PROBLEM:
Across the entries below, how many lines contain the word "العلمية"? Give the number alone.

EXERCISE DATA:

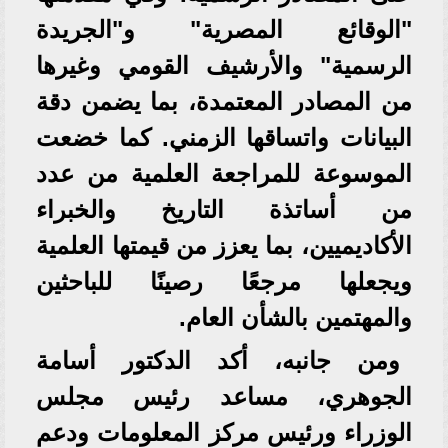
"الوقائع المصرية" و"الجريدة
الرسمية" والأرشيف القومي وغيرها
من المصادر المعتمدة، بما يضمن دقة
البيانات واتساقها الزمني. كما خضعت
الموسوعة للمراجعة العلمية من عدد
من أساتذة التاريخ والخبراء
الأكاديميين، بما يعزز من قيمتها العلمية
ويجعلها مرجعًا رصينًا للباحثين
والمهتمين بالشأن العام.
ومن جانبه، أكد الدكتور أسامة
الجوهري، مساعد رئيس مجلس
الوزراء ورئيس مركز المعلومات ودعم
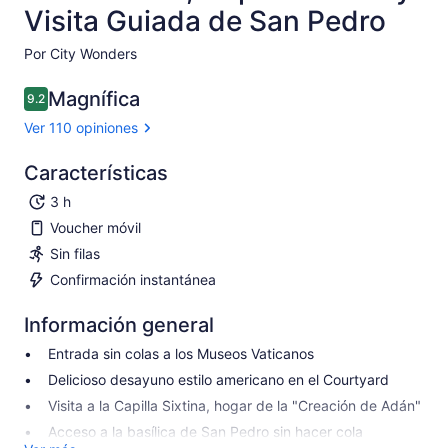
Visita Guiada de San Pedro
Por City Wonders
Magnífica
9.2
9.2 de 10
Ver 110 opiniones
Características
3 h
Voucher móvil
Sin filas
Confirmación instantánea
Información general
Entrada sin colas a los Museos Vaticanos
Delicioso desayuno estilo americano en el Courtyard
Visita a la Capilla Sixtina, hogar de la "Creación de Adán"
Acceso a la basílica de San Pedro sin hacer cola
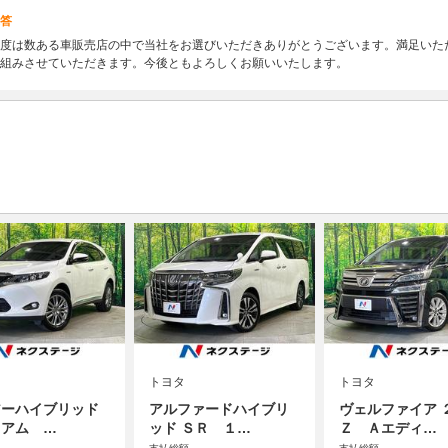
答
度は数ある車販売店の中で当社をお選びいただきありがとうございます。満足いた
組みさせていただきます。今後ともよろしくお願いいたします。
トヨタ
トヨタ
アーハイブリッド
アルファードハイブリ
ヴェルファイア 
ミアム …
ッド ＳＲ １…
Ｚ Ａエディ…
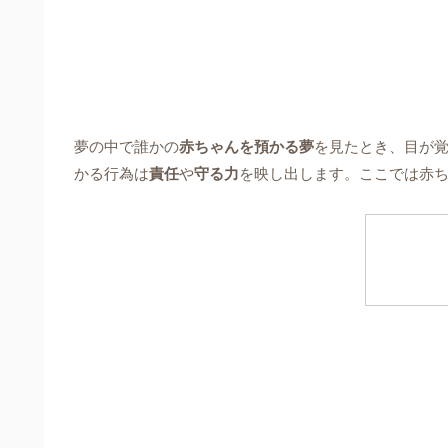
夢の中で誰かの
赤ちゃんを預かる夢
を見たとき、目が
かる行為は
責任
や
守る力
を映し出します。ここでは赤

RESULT OF THIS EXERCISE:
2